Protagoniste di una storia d’amicizia e riconciliazione, in cui una (la Moore) lavora come scrittrice di romanzi semi-autobiografici mentre l’altra (la Swinton) è ex una reporter di guerra, malata terminale, ricoverata in ospedale per la chemioterapia, e le cui prospettive di sopravvivenza sono più che mai flebili e insperate. Nel rivedersi affiorano così memorie, e gradualmente una forma d’amore, ed empatia, che le portano ad una decisione condivisa, sofferta, ma appunto frutto di un rapporto ritrovato. Ingrid vuole morire, ha già pensato a tutto, prenderà la pastiglia che la farà smettere con la vita, darà il via al processo di (auto)eutanasia. Ma al suo fianco vuole l’amica da avere nella stanza accanto (ecco il titolo) nella settimana precedente, in modo da non essere sola in questo passaggio. Lei, seppur restia, accetta, dando senso a quella simbiosi fatta di empatia e condivisione. “Per me è come cominciare una nuova era”, ha detto il regista. “Era il veicolo giusto, questo fin dalle pagine del libro da cui abbiamo tratto la storia (What Are You Going Through di Sigrid Nunez, ndr). Un libro adattabile, nel quale sono rimasto legato ad un capitolo in particolare. Le donne che qui racconto, nonostante siano di New York, fanno parte di generazione che conosco bene, quella della metà anni 80. Il film non è una analisi della società americana, ma su come trattare alcune situazioni.

Tilda e Julianne hanno capito esattamente il tono con cui volevo narrare, più contenuto e direzione, non melodrammatico.
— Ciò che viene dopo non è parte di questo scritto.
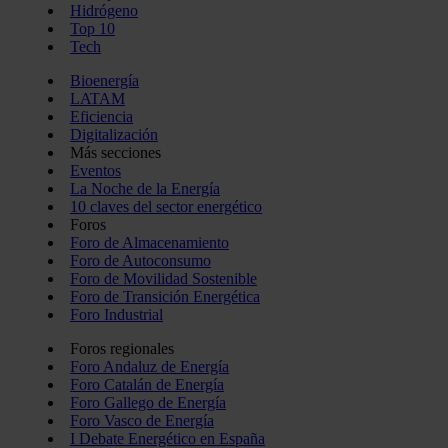
Hidrógeno
Top 10
Tech
Bioenergía
LATAM
Eficiencia
Digitalización
Más secciones
Eventos
La Noche de la Energía
10 claves del sector energético
Foros
Foro de Almacenamiento
Foro de Autoconsumo
Foro de Movilidad Sostenible
Foro de Transición Energética
Foro Industrial
Foros regionales
Foro Andaluz de Energía
Foro Catalán de Energía
Foro Gallego de Energía
Foro Vasco de Energía
I Debate Energético en España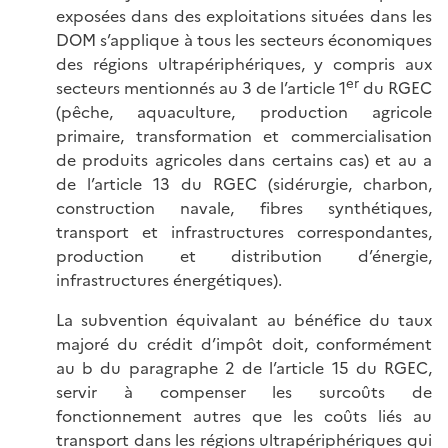
exposées dans des exploitations situées dans les
DOM s’applique à tous les secteurs économiques
des régions ultrapériphériques, y compris aux
er
secteurs mentionnés au 3 de l’article 1
du RGEC
(pêche, aquaculture, production agricole
primaire, transformation et commercialisation
de produits agricoles dans certains cas) et au a
de l’article 13 du RGEC (sidérurgie, charbon,
construction navale, fibres synthétiques,
transport et infrastructures correspondantes,
production et distribution d’énergie,
infrastructures énergétiques).
La subvention équivalant au bénéfice du taux
majoré du crédit d’impôt doit, conformément
au b du paragraphe 2 de l’article 15 du RGEC,
servir à compenser les surcoûts de
fonctionnement autres que les coûts liés au
transport dans les régions ultrapériphériques qui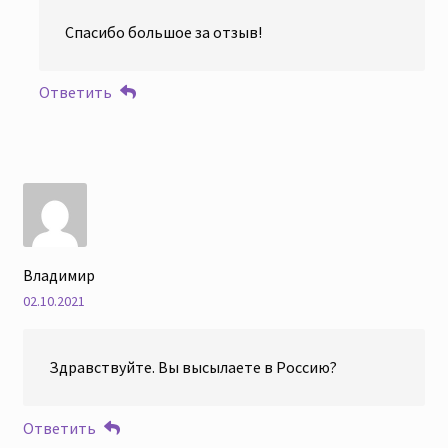
Спасибо большое за отзыв!
Ответить
Владимир
02.10.2021
Здравствуйте. Вы высылаете в Россию?
Ответить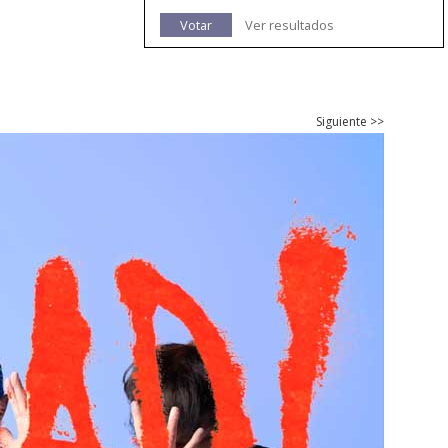
Votar
Ver resultados
Siguiente >>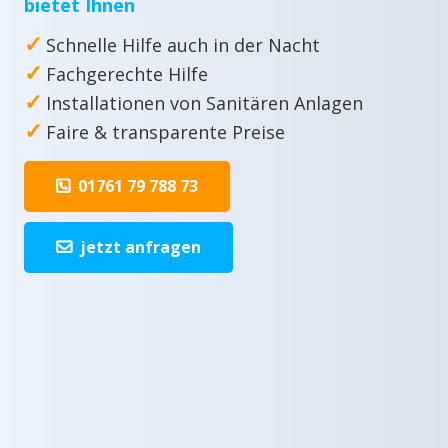
bietet Ihnen
✓
Schnelle Hilfe auch in der Nacht
✓
Fachgerechte Hilfe
✓
Installationen von Sanitären Anlagen
✓
Faire & transparente Preise
01761 79 788 73
jetzt anfragen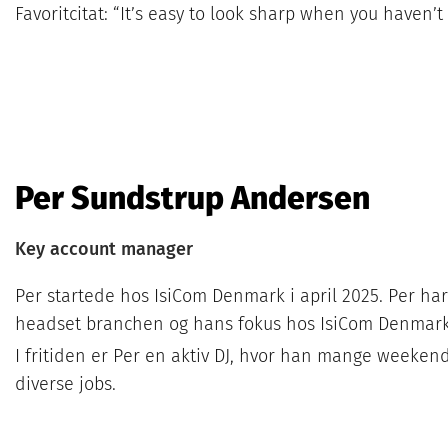
Favoritcitat: “It’s easy to look sharp when you haven’
Per Sundstrup Andersen
Key account manager
Per startede hos IsiCom Denmark i april 2025. Per har
headset branchen og hans fokus hos IsiCom Denmark
I fritiden er Per en aktiv DJ, hvor han mange weekend
diverse jobs.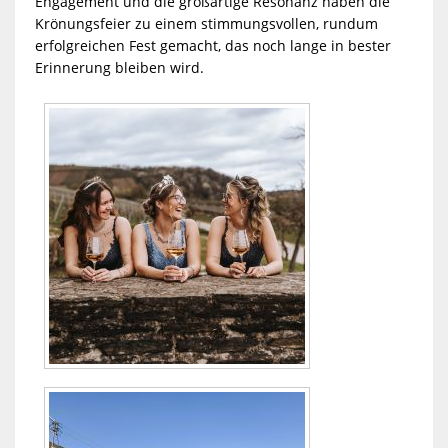
Engagement und die großartige Resonanz haben die
Krönungsfeier zu einem stimmungsvollen, rundum
erfolgreichen Fest gemacht, das noch lange in bester
Erinnerung bleiben wird.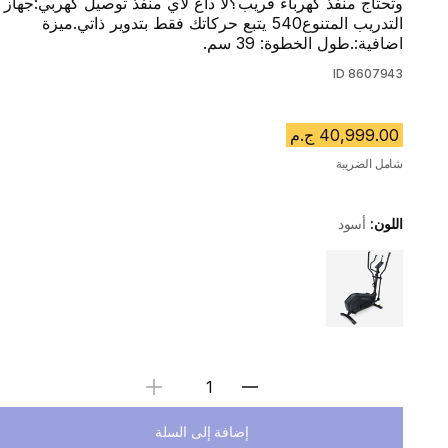
وتحتاج منفذ كهرباء قريب؟لا داع لأي منفذ توصيل كهربي:جهاز
التدريب المتنوع540 يتبع حركاتك فقط بتدوير ذاتي.ميزة
اضافية:.طول الخطوة: 39 سم.
ID
8607943
40,999.00 ج.م
شامل الضريبة
اللون:
أسود
Choose a variant
Select Quantity
إضافة إلى السلة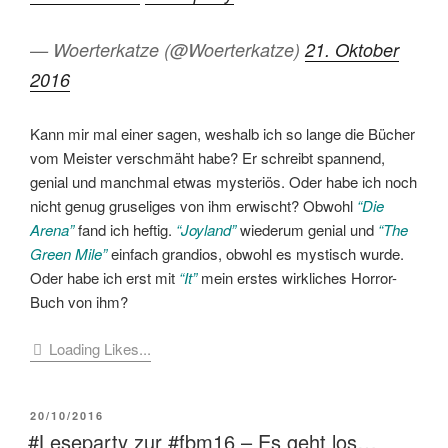
— Woerterkatze (@Woerterkatze)
21. Oktober
2016
Kann mir mal einer sagen, weshalb ich so lange die Bücher
vom Meister verschmäht habe? Er schreibt spannend,
genial und manchmal etwas mysteriös. Oder habe ich noch
nicht genug gruseliges von ihm erwischt? Obwohl
“Die
Arena”
fand ich heftig.
“Joyland”
wiederum genial und
“The
Green Mile”
einfach grandios, obwohl es mystisch wurde.
Oder habe ich erst mit
“It”
mein erstes wirkliches Horror-
Buch von ihm?
Loading Likes...
VERÖFFENTLICHT
20/10/2016
AM
#Leseparty zur #fbm16 – Es geht los…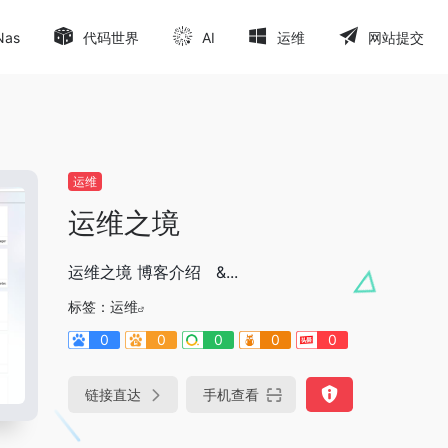
Nas
代码世界
AI
运维
网站提交
运维
运维之境
运维之境 博客介绍 &...
标签：
运维
0
0
0
0
0
链接直达
手机查看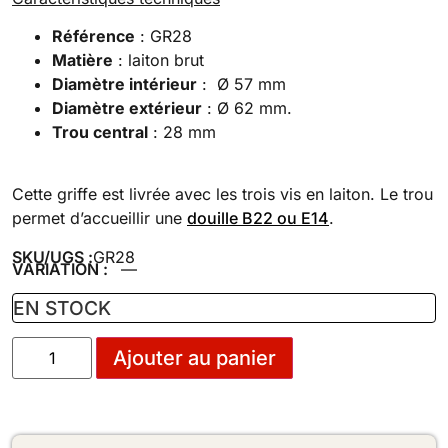
Référence
: GR28
Matière
: laiton brut
Diamètre intérieur
: Ø 57 mm
Diamètre extérieur
: Ø 62 mm.
Trou central
: 28 mm
Cette griffe est livrée avec les trois vis en laiton. Le trou
permet d’accueillir une
douille B22 ou E14
.
SKU/UGS :
GR28
VARIATION :
—
EN STOCK
Ajouter au panier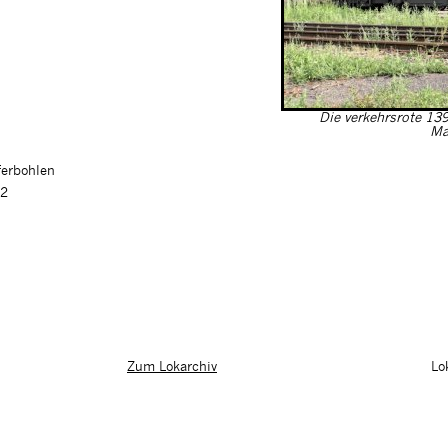
Die verkehrsrote 13
Ma
ferbohlen
02
Lo
Zum Lokarchiv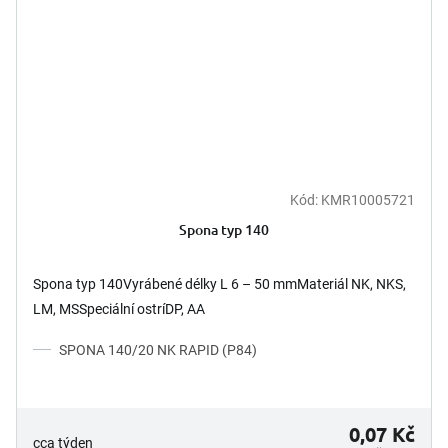
Kód:
KMR10005721
Spona typ 140
Spona typ 140Vyrábené délky L 6 – 50 mmMateriál NK, NKS,
LM, MSSpeciální ostríDP, AA
SPONA 140/20 NK RAPID (P84)
0,07 Kč
cca týden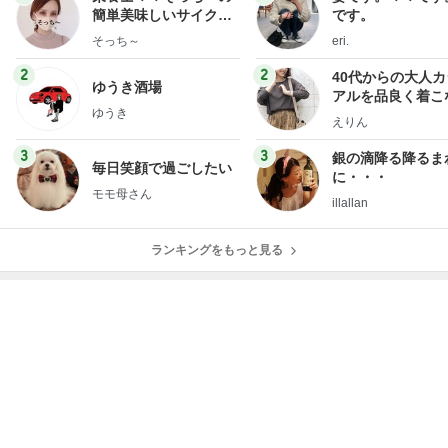
簡単美味しいサイクル
です。
献立
そっち～
eri.
2
2
40代からの大人
ゆうき酒場
アルを品良く着こ
ゆうき
ファッションブロ
えりん
3
3
銀の滴降る降るま
毎日笑顔で過ごしたい
に・・・
モモ母さん
illallan
ランキングをもっと見る
オフィシャルブロガーランキング
総合ランキング
すべて見る
1
2
3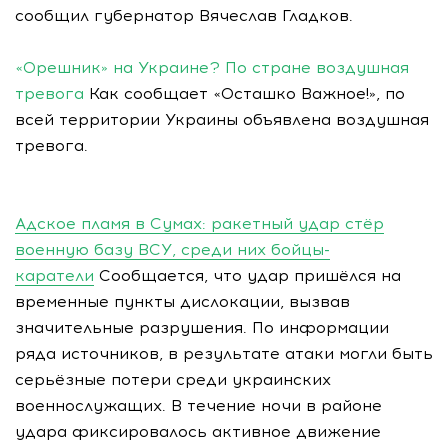
сообщил губернатор Вячеслав Гладков.
«Орешник» на Украине? По стране воздушная
тревога
Как сообщает «Осташко Важное!», по
всей территории Украины объявлена воздушная
тревога.
Адское пламя в Сумах: ракетный удар стёр
военную базу ВСУ, среди них бойцы-
каратели
Сообщается, что удар пришёлся на
временные пункты дислокации, вызвав
значительные разрушения. По информации
ряда источников, в результате атаки могли быть
серьёзные потери среди украинских
военнослужащих. В течение ночи в районе
удара фиксировалось активное движение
Il bello è vederle insieme”. “È difficile parlare della morte. Io sono nato a La Mancha, e lì c’è una grande cultura sul tema, è una cultura femminile, che mia sorella conosce molto bene. Io sono come il personaggio che interpreta Julianne Moore, non comprendo, come qualcosa vivo, debba morire, sono infantile, immaturo nella sua percezione. Oggi viviamo la guerra, le tante notizie e ancora non ho compreso davvero. Non sento l’età che ho (75 anni, ndr), ma ogni giorno che passa è uno in meno da vivere, io invece ho vorrei poterne sentire di più. In Spagna c’è una legge che, tramite il proprio medico, lascia di decidere cosa fare della propria esistenza, se non ci sono le condizioni, dovrebbe essere normale anche in altri paesi” .

Un film contro l’odio

Il film è mia la risposta a quello che in Spagna, e altrove, sono i discorsi d’odio, contro chi prova entrare nei nostri paesi, il tema dell’immigrazione, e poi viene respinto Il mondo è un luogo già complesso e pieno di pericoli, pensiamo al cambiamento climatico. Questa storia parla di una donna che è agonizzante, in un mondo che è a sua volta agonizzante. Cosa dobbiamo fare? Dire basta ai negazionisti, e capire che la felicità è il miglior modo per resistere”.